Assignment:
Exclude the images and repeat all remaining entries exactly.

Rendered page images
################

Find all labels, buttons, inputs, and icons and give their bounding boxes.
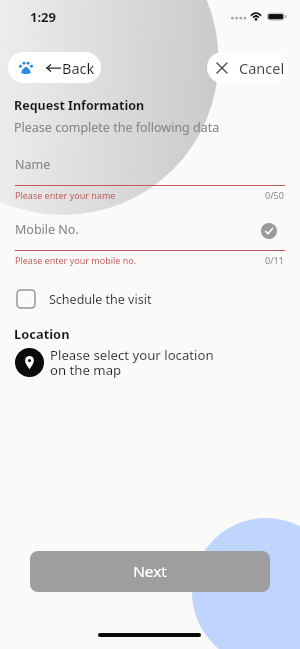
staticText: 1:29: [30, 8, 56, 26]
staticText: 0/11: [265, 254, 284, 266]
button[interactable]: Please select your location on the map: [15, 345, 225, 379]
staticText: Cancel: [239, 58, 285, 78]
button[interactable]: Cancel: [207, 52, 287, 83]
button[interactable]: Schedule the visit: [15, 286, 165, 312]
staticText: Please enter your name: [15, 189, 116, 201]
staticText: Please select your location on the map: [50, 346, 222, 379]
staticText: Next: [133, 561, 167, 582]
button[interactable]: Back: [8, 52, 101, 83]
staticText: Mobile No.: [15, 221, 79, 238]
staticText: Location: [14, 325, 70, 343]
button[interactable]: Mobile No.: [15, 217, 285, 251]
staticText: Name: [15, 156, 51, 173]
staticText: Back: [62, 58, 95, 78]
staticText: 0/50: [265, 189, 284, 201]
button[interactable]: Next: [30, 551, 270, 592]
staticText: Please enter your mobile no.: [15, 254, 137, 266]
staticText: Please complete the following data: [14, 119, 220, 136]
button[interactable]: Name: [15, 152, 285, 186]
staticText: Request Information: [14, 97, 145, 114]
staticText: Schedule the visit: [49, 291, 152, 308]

################

Written answer:
Find all labels, buttons, inputs, and icons and give their bounding boxes.
staticText: 1:29: [30, 8, 56, 26]
staticText: 0/11: [265, 254, 284, 266]
button[interactable]: Please select your location on the map: [15, 345, 225, 379]
staticText: Cancel: [239, 58, 285, 78]
button[interactable]: Cancel: [207, 52, 287, 83]
button[interactable]: Schedule the visit: [15, 286, 165, 312]
staticText: Please enter your name: [15, 189, 116, 201]
staticText: Please select your location on the map: [50, 346, 222, 379]
staticText: Next: [133, 561, 167, 582]
button[interactable]: Back: [8, 52, 101, 83]
staticText: Mobile No.: [15, 221, 79, 238]
staticText: Location: [14, 325, 70, 343]
button[interactable]: Mobile No.: [15, 217, 285, 251]
staticText: Name: [15, 156, 51, 173]
staticText: Back: [62, 58, 95, 78]
staticText: 0/50: [265, 189, 284, 201]
button[interactable]: Next: [30, 551, 270, 592]
staticText: Please enter your mobile no.: [15, 254, 137, 266]
staticText: Please complete the following data: [14, 119, 220, 136]
button[interactable]: Name: [15, 152, 285, 186]
staticText: Request Information: [14, 97, 145, 114]
staticText: Schedule the visit: [49, 291, 152, 308]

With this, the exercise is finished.